EXERCISE: Search the data for "Plex". Each line containing it is to be copied.

GIVEN DATA:
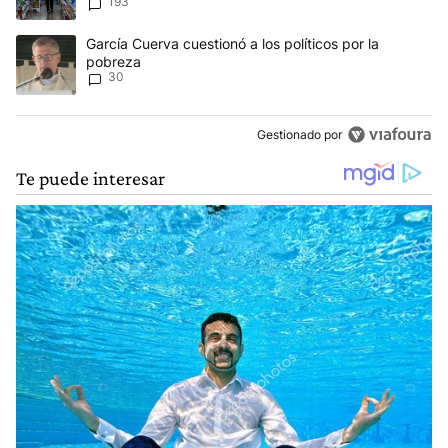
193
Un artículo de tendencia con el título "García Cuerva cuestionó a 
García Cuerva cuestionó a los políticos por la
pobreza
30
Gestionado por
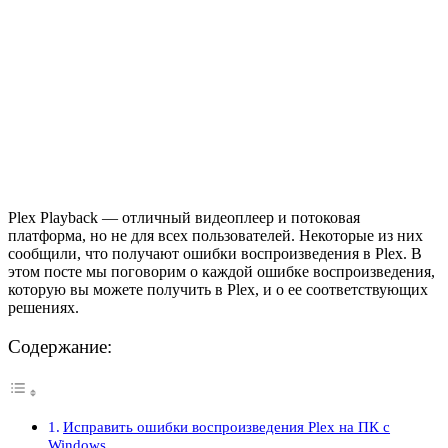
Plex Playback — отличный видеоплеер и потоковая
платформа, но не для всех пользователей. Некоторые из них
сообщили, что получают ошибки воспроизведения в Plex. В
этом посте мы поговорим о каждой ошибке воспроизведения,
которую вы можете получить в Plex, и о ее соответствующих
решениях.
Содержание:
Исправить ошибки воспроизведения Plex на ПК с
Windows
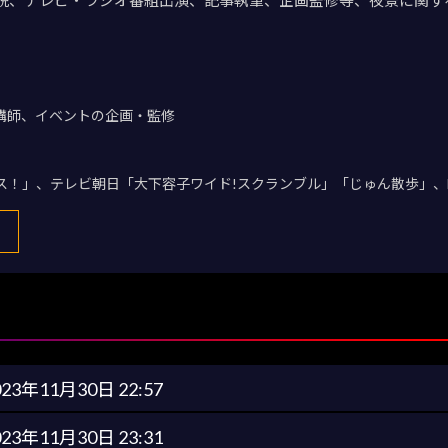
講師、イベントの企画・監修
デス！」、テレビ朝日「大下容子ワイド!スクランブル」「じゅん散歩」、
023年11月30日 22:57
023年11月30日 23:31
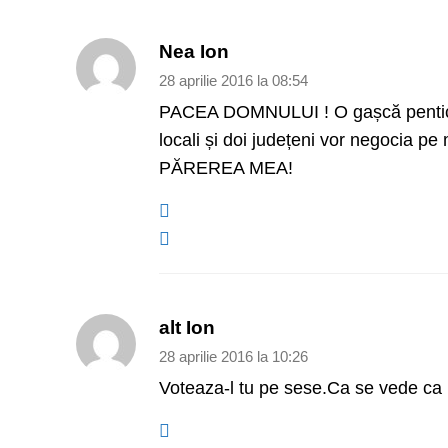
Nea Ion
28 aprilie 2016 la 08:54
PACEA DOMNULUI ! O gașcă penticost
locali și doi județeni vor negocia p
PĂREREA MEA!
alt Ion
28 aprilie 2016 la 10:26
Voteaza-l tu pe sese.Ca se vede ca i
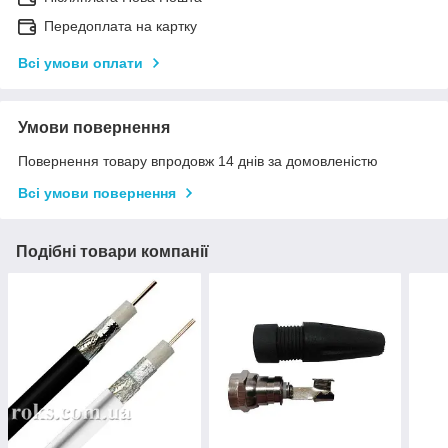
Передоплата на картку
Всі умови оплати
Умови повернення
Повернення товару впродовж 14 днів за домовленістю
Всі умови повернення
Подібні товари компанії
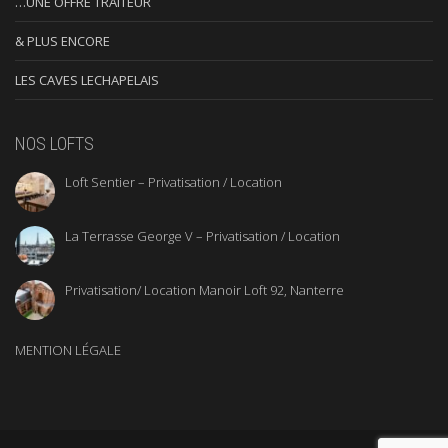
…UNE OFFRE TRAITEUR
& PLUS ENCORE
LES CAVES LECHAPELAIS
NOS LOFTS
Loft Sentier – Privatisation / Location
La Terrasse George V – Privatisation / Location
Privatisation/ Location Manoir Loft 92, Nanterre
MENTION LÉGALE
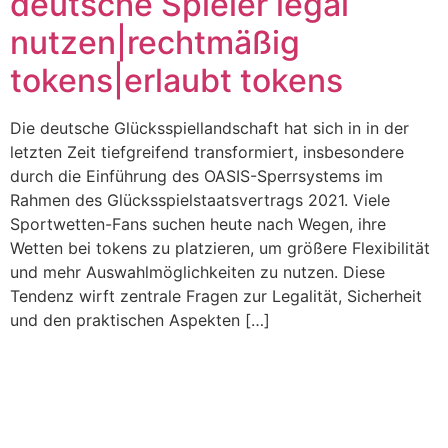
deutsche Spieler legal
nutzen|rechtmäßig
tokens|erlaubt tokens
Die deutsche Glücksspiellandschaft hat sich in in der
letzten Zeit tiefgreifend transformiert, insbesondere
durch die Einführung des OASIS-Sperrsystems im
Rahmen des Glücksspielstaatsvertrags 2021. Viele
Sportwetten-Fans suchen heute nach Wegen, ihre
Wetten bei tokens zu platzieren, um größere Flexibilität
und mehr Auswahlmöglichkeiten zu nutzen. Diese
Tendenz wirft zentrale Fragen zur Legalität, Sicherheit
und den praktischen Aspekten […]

RESPONSE BELOW:
Plex Playback — отличный видеоплеер и потоковая
сообщили, что получают ошибки воспроизведения в Plex. В
которую вы можете получить в Plex, и о ее соответствующих
Исправить ошибки воспроизведения Plex на ПК с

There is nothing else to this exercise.